THE PERFECT CUBE: Matt Tyrnauer Remembers Gore Vidal’s La Rondinaia

Image via ravello1 /flickr.com

The most comfortable room I have ever been in was the study of La Rondinaia, Gore Vidal’s majestic villa in Ravello, on Italy’s Amalfi Coast. The villa is vast, much larger than it appears in photographs, and, because it’s drafty and cavernous, not that cozy a place. Yet Gore’s study — which he and his partner of 54 years, Howard Austen, called “the studio” — was the exception. Gore acquired La Rondinaia in 1972 as a seaside redoubt, away from the bustle of Rome, which he had made his base in 1961. It was in Italy, and in particular at the villa, that Gore wrote some of his greatest books, including Burr (1973) and Lincoln (1984).

Nothing prepares you for the beauty of La Rondinaia, its acres of gardens and its views. It can only be reached on foot, along narrow paths from Ravello’s main piazza. The villa’s gate is at the dead end of Via dei Fusco, a path that runs through grape arbors and enjoys panoramic views of the sea. The garden paths beyond the gate — set amid patches of blue hydrangea, groves of chestnut trees, and a cypress allée — lead to a flight of tufa stairs, which plunge down to a forecourt and the arched front door of the villa. La Rondinaia, which means “the swallow’s nest,” is built into a sheer cliff, and, seen from Tyrrhenian Sea 1,000 feet below, appears to cling to the side of a rocky promontory. Because the villa is normally observed from a distance, its proportions are mysterious, until you finally set foot inside. The ceilings on the main floor (there are five levels) are 20 feet high, even higher in the entry hall, which features a soaring, majolica staircase.

Gore Vidal pictured on one of the terraces of La Rondinaia in 1979. He bought the property with his partner Howard Austen in 1972 and sold it in 2004, one year after Austen's death.

Gore hired the decorator Bill Willis (best known for his work in Morocco for Yves Saint Laurent and Pierre Bergé) to pull the place together, and Willis furnished it simply with antiques from Naples, Gore’s own collection of antiquities, and Baroque paintings. Gore and Howard initially spent leisurely weeks there, with Gore writing on his usual 10:30 am–4:30 pm schedule, and a never-ending stream of exalted visitors passing through (framed photos of the crème de la crème were placed in the guest bedrooms: Johnny Carson, Mick Jagger, George McGovern, Hillary Clinton, Rudolf Nureyev, to name a few.) The house had no air conditioning, so the sea breeze was the usually dependable cooling agent — unless you count the endless tumblers of Macallan 12 on the rocks, which were served in the studio every evening. Gore would frequently send the most junior guest to the kitchen on ice runs, or to fetch full bottles of “mother’s milk.” Then, the junior guest was asked to pour the maestro’s drink. If one tried to use the tongs which were in the cork-covered ice bucket, the maestro would become impatient and command you to use your hands. He carefully assessed how much Scotch was poured into his glass. It was to be at least three-quarters filled, and then topped off to the rim with water.

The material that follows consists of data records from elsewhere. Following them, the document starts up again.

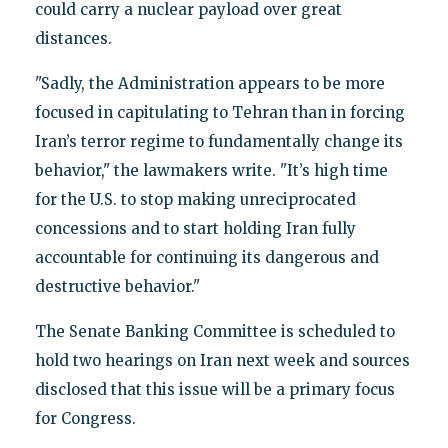
could carry a nuclear payload over great
distances.
"Sadly, the Administration appears to be more
focused in capitulating to Tehran than in forcing
Iran’s terror regime to fundamentally change its
behavior," the lawmakers write. "It’s high time
for the U.S. to stop making unreciprocated
concessions and to start holding Iran fully
accountable for continuing its dangerous and
destructive behavior."
The Senate Banking Committee is scheduled to
hold two hearings on Iran next week and sources
disclosed that this issue will be a primary focus
for Congress.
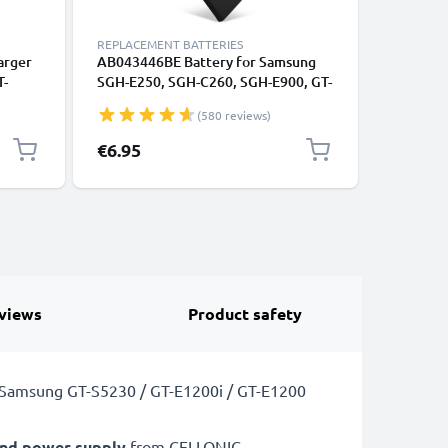
REPLACEMENT BATTERIES
REPLACEM
arger
AB043446BE Battery for Samsung
2x Batte
T-
SGH-E250, SGH-C260, SGH-E900, GT-
SGH-C260
 GT-
E1050, GT-E1150, GT-E1190, GT-
E1150, G
(580 reviews)
 1m
C3520 Smartphone / Phone Battery
Smartpho
a
Replacement - 850mAh
Replace
€6.95
€12.95
views
Product safety
a Samsung GT-S5230 / GT-E1200i / GT-E1200
and power supply
from CELLONIC.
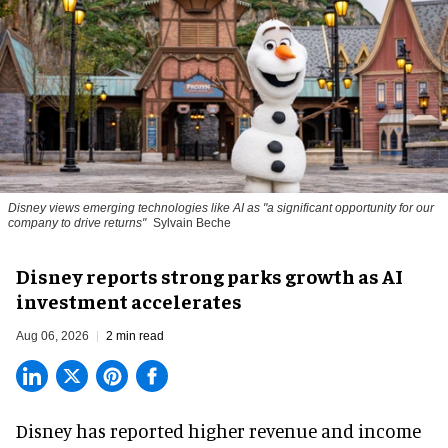
Disney views emerging technologies like AI as "a significant opportunity for our
company to drive returns"
Sylvain Beche
Disney reports strong parks growth as AI
investment accelerates
Aug 06, 2026
2 min read
Disney has reported higher revenue and income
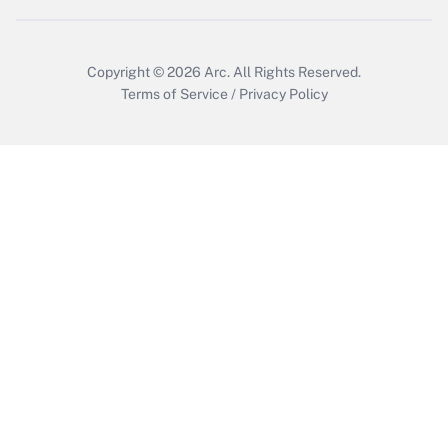
Copyright © 2026
Arc.
All Rights Reserved.
Terms of Service
/
Privacy Policy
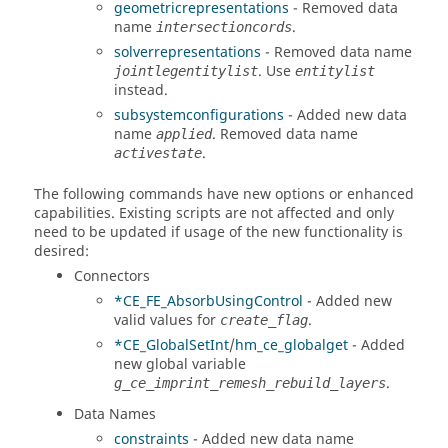
geometricrepresentations
- Removed data
name
.
intersectioncords
solverrepresentations
- Removed data name
. Use
jointlegentitylist
entitylist
instead.
subsystemconfigurations
- Added new data
name
. Removed data name
applied
.
activestate
The following commands have new options or enhanced
capabilities. Existing scripts are not affected and only
need to be updated if usage of the new functionality is
desired:
Connectors
*CE_FE_AbsorbUsingControl
- Added new
valid values for
.
create_flag
*CE_GlobalSetInt
/
hm_ce_globalget
- Added
new global variable
.
g_ce_imprint_remesh_rebuild_layers
Data Names
constraints
- Added new data name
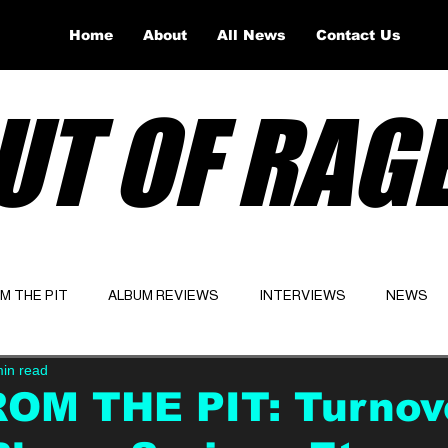
Home
About
All News
Contact Us
UT OF RAG
OM THE PIT
ALBUM REVIEWS
INTERVIEWS
NEWS
min read
Website
Latest
ROM THE PIT: Turnov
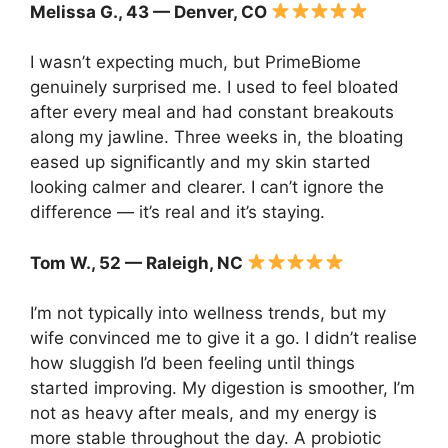
Melissa G., 43 — Denver, CO
I wasn’t expecting much, but PrimeBiome
genuinely surprised me. I used to feel bloated
after every meal and had constant breakouts
along my jawline. Three weeks in, the bloating
eased up significantly and my skin started
looking calmer and clearer. I can’t ignore the
difference — it’s real and it’s staying.
Tom W., 52 — Raleigh, NC
I’m not typically into wellness trends, but my
wife convinced me to give it a go. I didn’t realise
how sluggish I’d been feeling until things
started improving. My digestion is smoother, I’m
not as heavy after meals, and my energy is
more stable throughout the day. A probiotic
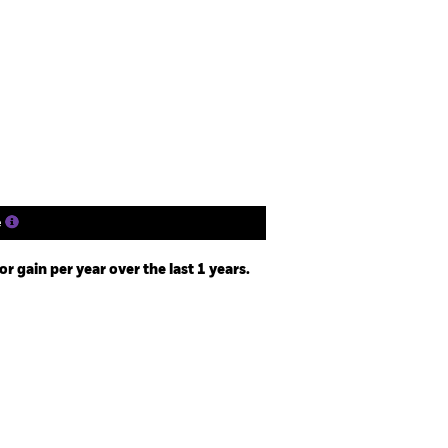
closure
Prospectus
Holdings
Literature
e
 gain per year over the last 1 years.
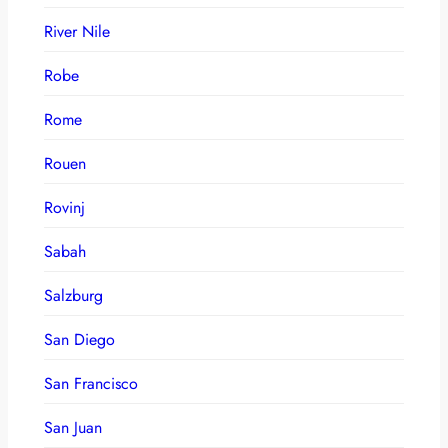
River Nile
Robe
Rome
Rouen
Rovinj
Sabah
Salzburg
San Diego
San Francisco
San Juan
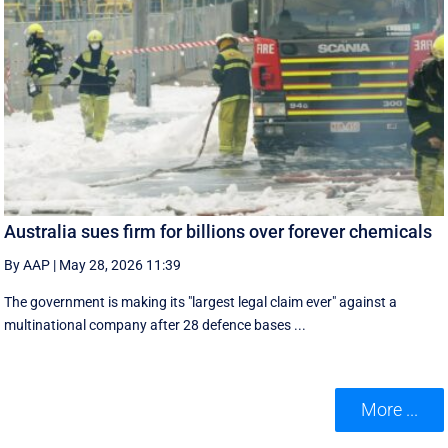
Australia sues firm for billions over forever chemicals
By AAP
|
May 28, 2026 11:39
The government is making its "largest legal claim ever" against a
multinational company after 28 defence bases ...
More ...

Gore always sat on the beige-suede chesterfield facing the fireplace, and guests were seated in club chairs facing him. In the winter, there was a fire going. When the company was all male, anyone needing the bathroom was encouraged to relieve themselves over the side of the small balcony (Gore claimed that the streams of urine were raining down onto the roof of a church run by a malevolent priest in the village of San Cosma, a few-hundred feet below). The studio was one of the smallest rooms in the villa, yet it was the room where everyone always ended up. Its attraction was, in part, because it was Gore’s center of operation, where “the Pope of Ravello,”(as Christopher Hitchens dubbed him) wrote and held his audiences. But there was another more basic architectural charm to it. Vidal told me that he had asked his friend, Lord Richard Rogers what it was about the room that made it so attractive and comfortable above all others in the villa. “It’s a perfect cube,” the architect replied. “And, of course, he was right,” Gore told me. “I was amazed I’d never noticed.” You don’t find a lot of rooms that are perfect cubes in houses with 20-foot ceilings. As the best architects know, proportion is the key to harmony, and often to comfort. In this case it helped foster many happy scenes — and sentences — in a great life.

Text by Matt Tyrnauer.

Matt Tyrnauer is a film director and producer. His 2009 documentary Valentino: The Last Emperor was shortlisted for an Academy Award. Tyrnauer is also a writer and a special correspondent for Vanity Fair. His documentary Scotty and the Secret History of Hollywood is slated to hit theaters in April 2018.